So you got a payday loan – here’s how to avoid getting into debt
Short term, high interest loans, otherwise known as payday loans, are a real bone of contention in the financeindustry. They are often a last resort for people who aren’t able to get credit on better terms, but people might also take them out when they only need to borrow a small amount, or need the cash in your bank account very quickly. They have been subject to legal ruling in the past, with the most prominent payday loan service, Wonga, going into administration when it had to pay customers back because it hadn’t made terms clear enough. There are now far more regulations for short-term lenders, and they need to make clear how much you’ll end up paying back. It’s also now more common for repayments to be spread over a number of months, rather than the whole amount being collected from your bank account when you get paid.
Do you have a minus account? Do you need some money? You may review exclusive loan offers from BridgePayday. You get your money provided for free. You can, for example, use the money to balance your account, for new furnishings or to buy a car.

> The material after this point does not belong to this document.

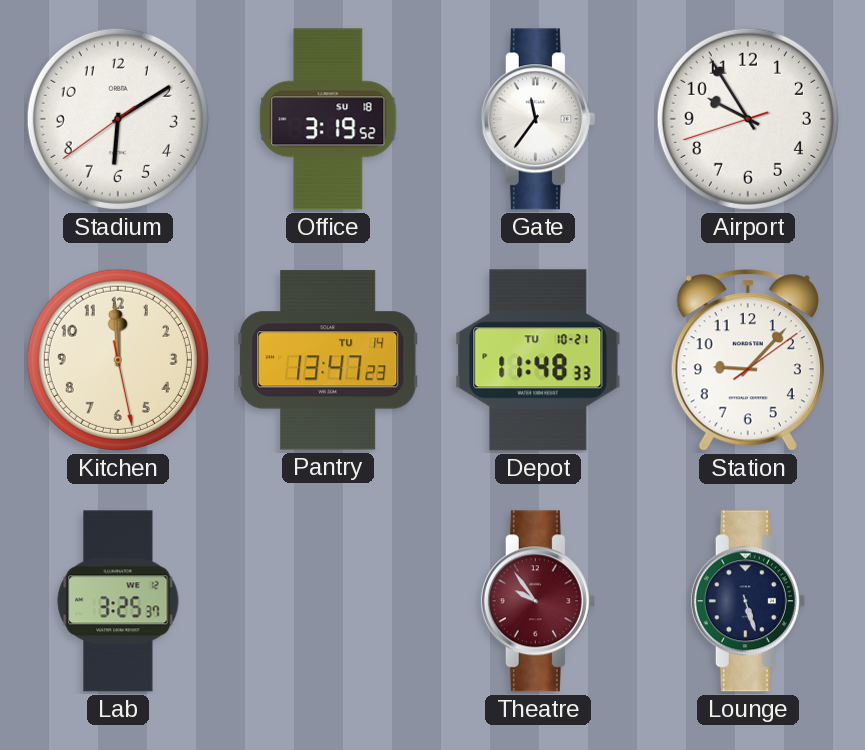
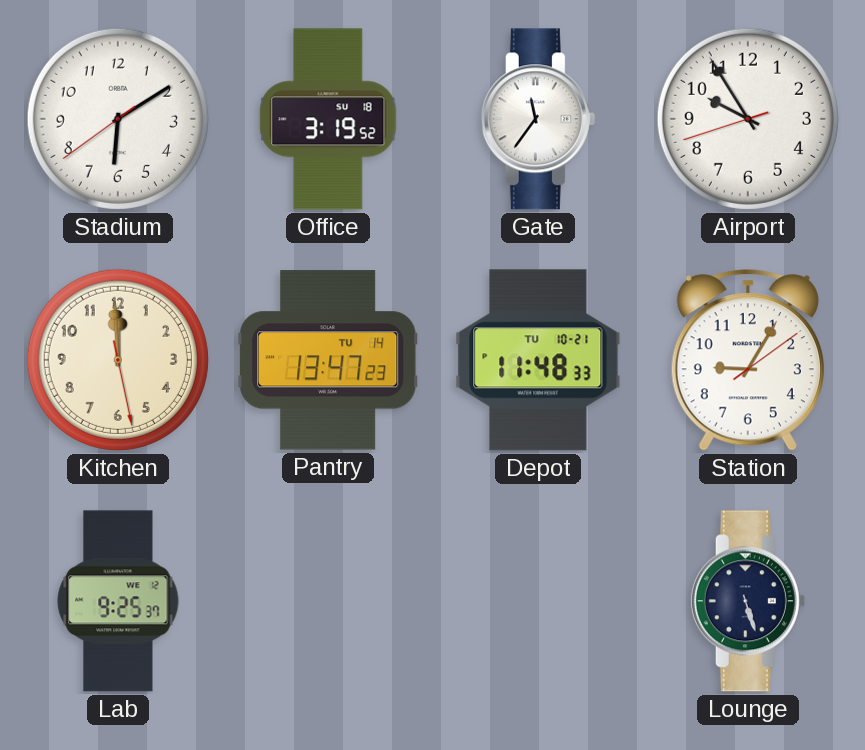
Station: 9:07 -> 9:05
Lab: 3:25 -> 9:25
Theatre: 9:54 -> none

These types of loans are a very expensive form of borrowing, with interest rates (APR) in excess of 500%. When you compare that to the (still high) example APR of 40% for an overdraft, you start to see how high that figure really is. One lender gives the example of £480 borrowed over nine months, and the amount payable is £959.04 – very nearly double. In addition to this, they can be severely frowned upon by mortgage lenders, and make it more difficult to borrow in future.
If you’re considering getting a payday loan, it’s well worth looking at your other option – there’s a wealth of information about zero or low percentage credit cards, overdrafts, credit unions and money transfers on moneysavingexpert.com. If you’re already in one, here’s how you can proceed to stay out of any trouble:
Make your payments on time
Defaulting on a payday loan can lead to mounting fees and rising financial stress, so missing payments is not something to be taken lightly. Make sure that you know your payments schedule, and that you’re able to leave enough cash in your account to cover the repayments. Even better, if you can save to pay off the loan early, it’s worth seeing if you can negotiate an early settlement with reduced interest.

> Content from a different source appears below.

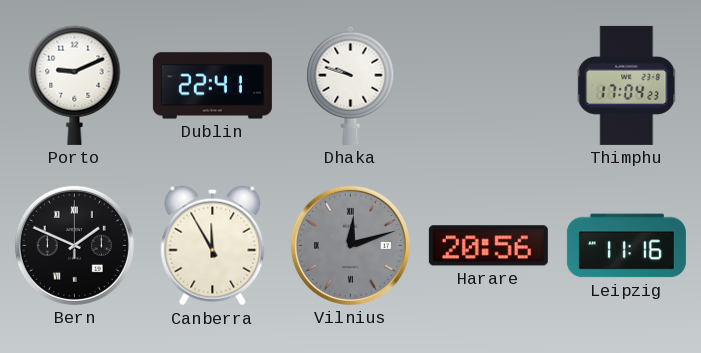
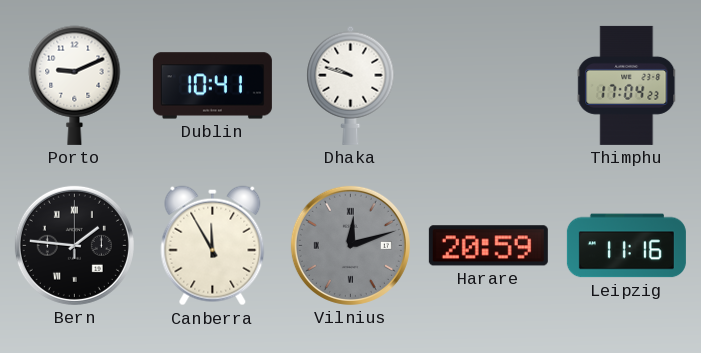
Dublin: 22:41 -> 10:41
Bern: 1:49 -> 1:46
Harare: 20:56 -> 20:59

Take action if things get difficult
If you suspect that you won’t be able to make your repayments, or your circumstances change and you’re left short, don’t waste time in taking action. If you have a friend or family member who could help you out in the short term, this is one of those situations where it might be wise to ask for help. If not, you will need to let your lender know, and see if you can renegotiate your payment terms. If the thought of this brings you out in a cold sweat, charities like StepChange and CAP can guide you through the process, or even negotiate on your behalf to make things more affordable and take a bit of the pressure off.

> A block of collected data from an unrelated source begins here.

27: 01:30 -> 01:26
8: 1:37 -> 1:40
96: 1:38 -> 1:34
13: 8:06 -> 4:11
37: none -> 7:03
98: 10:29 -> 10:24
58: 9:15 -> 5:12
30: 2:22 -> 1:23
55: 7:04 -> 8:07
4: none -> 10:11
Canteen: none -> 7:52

Don’t let them get away with bad behaviour
Any lender has a duty to give you good, clear customer service and to be upfront about payment terms. If there have been communication or service issues, or you believe that your loan was mis-sold – i.e. you could never have afforded it, or the terms weren’t made clear – you can complain to the Financial Ombudsman Service. This is a free service that rules on whether or not a lender has acted fairly, and you can sometimes get compensation if your loan was not dealt with correctly.
You have a right to Breathing Space
Under new regulations brought in by the government, you can get 60 days respite from legal action by your lender if you have problem debt, including a freeze in any interest or fees payable. This can provide some much-needed time to stop panicking, gather your thoughts and look at what help is available to you. You’ll need to access it through a registered debt advisor, or a charity, or a mental health professional if your debt has caused a mental health crisis. In this latter instance, your breathing space time lasts for as long as your crisis period, plus 30 days.
Payday loans are not usually the best way to borrow, and are one of the easiest ways for debt to become a problem if they’re not carefully managed. But if you already have one, and are worried about making repayments – or how much it’s costing you – there are options available to you, so don’t despair.